Delgany: a “new” parish school
The “old” school-house (as it is called today) in Delgany dates from 1839, built on land ceded by Peter David La Touche for a period of 999 years for a yearly rent of one shilling “if asked”. The school-room, still used for parish activities, was then considered large enough to accommodate 156 pupils, presumably possible only because a similar way of placing the children was used as that already described at Whitechurch. But the daily attendance was lower than estimated, averaging only thirty boys and twenty-five girls in the first year. An inspector's report for the same year made it clear that instruction at the new school was “not satisfactory”.
The school was categorised as endowed because Mr La Touche gave a yearly grant towards running costs. So most children were educated free but, if parents could afford to pay a fee, an annual charge of four to five shillings was made. The school was not put into the hands of the National Board until the 1880s.
Greystones: St David's
In 1906, two years after the death of Peter La Touche, the last in the male line at Bellevue, his sisters provided land for a school in Greystones to meet the needs of an increasing number of Catholic people moving to the district. The transaction had its price. The Holy Faith Sisters proposed opening a “Private School for Young Ladies” and “Junior School for Boys and Girls”. The land was sold to them on the condition that the school, St David's, was fee-paying, so as not to “lower the tone of the locality” (Seery).
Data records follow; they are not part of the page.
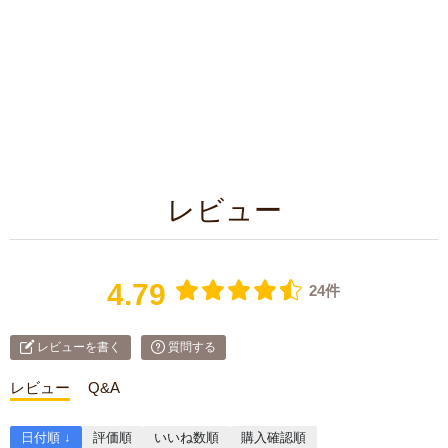
レビュー
4.79
24件
レビューを書く
質問する
レビュー
Q&A
日付順 ↓
評価順
いいね数順
購入確認順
Brannockstown: a Baptist school
The village of Brannockstown lies beyond one of the entrances to the estate of Harristown in Co Kildare. Harristown was the country home of John La Touche (1734-1805) grandson of the Huguenot and brother of David III, and his descendents. At Harristown's other entrance lies the hamlet of Carnalway, with its old Church of Ireland church and La Touche vault in the adjoining cemetery.
John's grandson, also called John, but known as The Master (1814-1904), was Harristown's owner for sixty years. Father of Rose who was much admired by Ruskin, he himself was much influenced by Spurgeon's writings. The Master was received into the Baptist Church and soon set about trying to convert others to the Baptist way of thinking. He opened a day-school at Brannockstown for his tenants in 1880. Being in favour of the National system of elementary schools, he organised the building of a new school-house with the aid of a State grant, near “his” Baptist church in Brannockstown in 1884. To help cut down costs, he gave permission for the old Portlester Castle opposite Harristown station tobe pulled down for recycling as building materials for the new building. Not everyone agreed with his actions. One man wrote objecting to the destruction of the castle: “In this way many a historic relic of the past has been destroyed by those who should have thought less of their pockets and more of their country's history”. A year later, the school was placed under the National Board. The Master, keenly interested, visited frequently and described the teachers, Mr and Mrs Hilton, as “thoroughly efficient”. The school prospered and quickly acquired a good reputation. Each summer, the annual school fete was held jointly with Carnalway Church School in the grounds of Harristown. The two schools had a fine reputation for their singing: at one stage they could put up a combined choir of 146 children.
Brannockstown School, attended mostly by the children of Harristown's tenants, who had been persuaded to convert to the Baptist faith, functioned for twenty years. Then in 1904, Percy (1846-1921), inherited Harristown on the death of his father. Not interested in the Baptist way of thinking, he refused to appoint a new manager to the school and was instrumental in having the pupils and grants transferred to the private church school at Carnalway, the Trustees not being prepared to “cross him” (Dunlop). The Baptist minister was concerned that the religious needs of the children in his congregation would not be met in the Church of Ireland. The matter was investigated, an inspector reporting the necessity for only one school in the district and Carnalway had the more pupils while the numbers on the Brannockstown register had dwindled. So that school was closed down. It did reopen in 1968, however, this time under Roman Catholic management.